Afinal, qual a relação entre a inflação e a taxa de juros da economia?

Para entender os efeitos da inflação no seu dia a dia, não precisa ser economista ou atuar no mercado financeiro. Afinal, basta uma simples ida ao supermercado para percebermos quando o dinheiro perdeu valor, não é mesmo?

É sobre isso que falaremos neste artigo. Continue a leitura e confira!

Inflação e taxa de juros

Antes de mais nada, é compreendermos conceitos básicos como inflação. Podemos defini-la  como o aumento generalizado dos preços em um período determinado. Isso significa que ela não se refere somente a produtos ou serviços isolados. Ou seja, consideram um conjunto de itens consumidos regularmente pelas pessoas, como vestuários, produtos de higiene, alimentos, carros, etc..

Se você acompanha notícias sobre a inflação, já deve ter ouvido a expressão “cesta básica de produtos”, certo? Pois bem, essa cesta é formada a partir dos hábitos de consumo mínimos da população, e representa gastos com alimentação, moradia, saúde, transportes e vários outros.

Nosso objetivo hoje, é fazê-la compreender alguns fatores que estão por trás da alta dos preços. Além disso mostraremos de que forma isso afeta as taxas de juros e determina o que você consome e em que quantidade. Por isso, precisamos entender qual a relação entre inflação e taxa de juros.

Inflação e taxa de juros: qual a relação?

Sabe aqueles momentos em que chegamos nas lojas ou nos supermercados, e faltam produtos nas prateleiras? Dias depois, esses mesmos produtos reaparecem nos pontos comerciais, só que com preços mais altos.

Essa é a chamada inflação de demanda. Nesse sentido, ela acontece quando, por algum motivo, a procura por bens, ou serviços, aumenta mais do que o previsto.

Nessa situação, como não existem bens e serviços disponíveis para todos, isso acaba gerando uma certa disputa entre os consumidores. Como percebem essa disputa, as empresas sobem os preços de seus produtos ou serviços. Isso porque sabem que mesmo pagando mais caro as pessoas não deixarão de consumi-los. Este comportamento gera alta dos preços.

Para controlar essa alta dos preços, uma das alternativas do governo é subir a taxa de juros. Quando isso é feito, o dinheiro se torna mais caro, e isso desestimula as pessoas a continuarem consumindo excessivamente.
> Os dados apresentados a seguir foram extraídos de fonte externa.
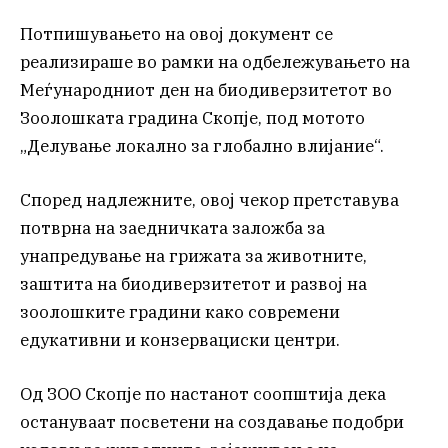
Потпишувањето на овој документ се
реализираше во рамки на одбележувањето на
Меѓународниот ден на биодиверзитетот во
Зоолошката градина Скопје, под мотото
„Делување локално за глобално влијание“.
Според надлежните, овој чекор претставува
потврна на заедничката заложба за
унапредување на грижата за животните,
заштита на биодиверзитетот и развој на
зоолошките градини како современи
едукативни и конзервациски центри.
Од ЗОО Скопје по настанот соопштија дека
остануваат посветени на создавање подобри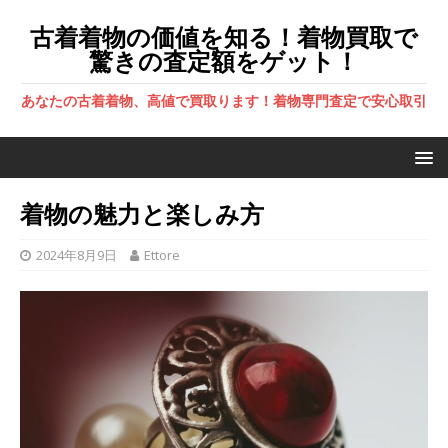
古着着物の価値を知る！着物買取で
驚きの査定額をゲット！
あなたの古着着物、高値で買取ります！着物専門査定で安心取引
着物の魅力と楽しみ方
2024年8月9日
Ettore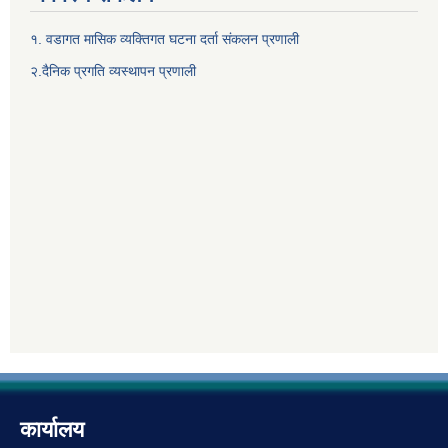
१. वडागत मासिक व्यक्तिगत घटना दर्ता संकलन प्रणाली
२.दैनिक प्रगति व्यस्थापन प्रणाली
कार्यालय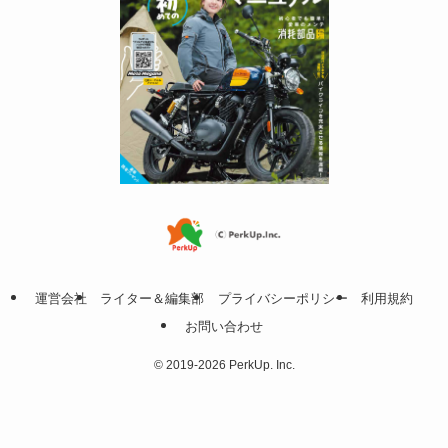
運営会社
ライター＆編集部
プライバシーポリシー
利用規約
お問い合わせ
©
2019-2026 PerkUp. Inc.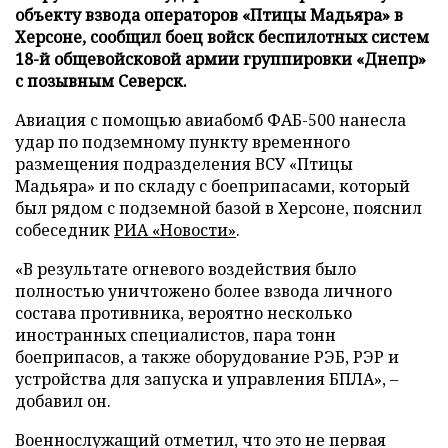
объекту взвода операторов «Птицы Мадьяра» в
Херсоне, сообщил боец войск беспилотных систем
18-й общевойсковой армии группировки «Днепр»
с позывным Северск.
Авиация с помощью авиабомб ФАБ-500 нанесла
удар по подземному пункту временного
размещения подразделения ВСУ «Птицы
Мадьяра» и по складу с боеприпасами, который
был рядом с подземной базой в Херсоне, пояснил
собеседник
РИА «Новости»
.
«В результате огневого воздействия было
полностью уничтожено более взвода личного
состава противника, вероятно несколько
иностранных специалистов, пара тонн
боеприпасов, а также оборудование РЭБ, РЭР и
устройства для запуска и управления БПЛА», –
добавил он.
Военнослужащий отметил, что это не первая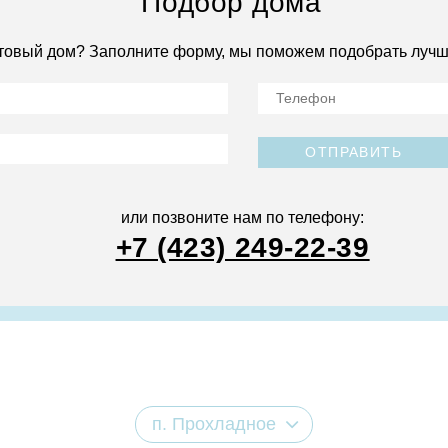
Подбор дома
товый дом? Заполните форму, мы поможем подобрать лучш
ОТПРАВИТЬ
или позвоните нам по телефону:
+7 (423) 249-22-39
п. Прохладное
Com menos consumo, há menos dinheiro circulando na economia. Dessa forma, a tendência é de que os preços retornem aos patamares anteriores à alta.

Agora, pense na situação oposta. Em momentos de crises econômicas, as pessoas consomem menos. Seja por falta de capacidade financeira ou por simples receio de gastarem as suas economias. Isso é ruim para as empresas, que precisam continuar vendendo para manter a sua atividade e os empregos de seus colaboradores.

Ao perceber o desaquecimento da atividade econômica, para impulsionar o consumo, o governo baixa a taxa de juros. Dessa forma, o crédito fica mais barato, o que incentiva a população a ir às compras novamente. Com o aumento do consumo, a economia volta a se fortalecer. Dessa forma, as empresas retomam os níveis de atividade que lhe permitem funcionar de forma sustentável.

Conclusão

É muito importante compreender a relação entre o movimento da taxa de juros e das oscilações dos preços dos produtos para evitar gastar mais do que o necessário. Esperar os preços baixarem pode ser uma ótima forma de evitar que seu dinheiro seja comido pela inflação!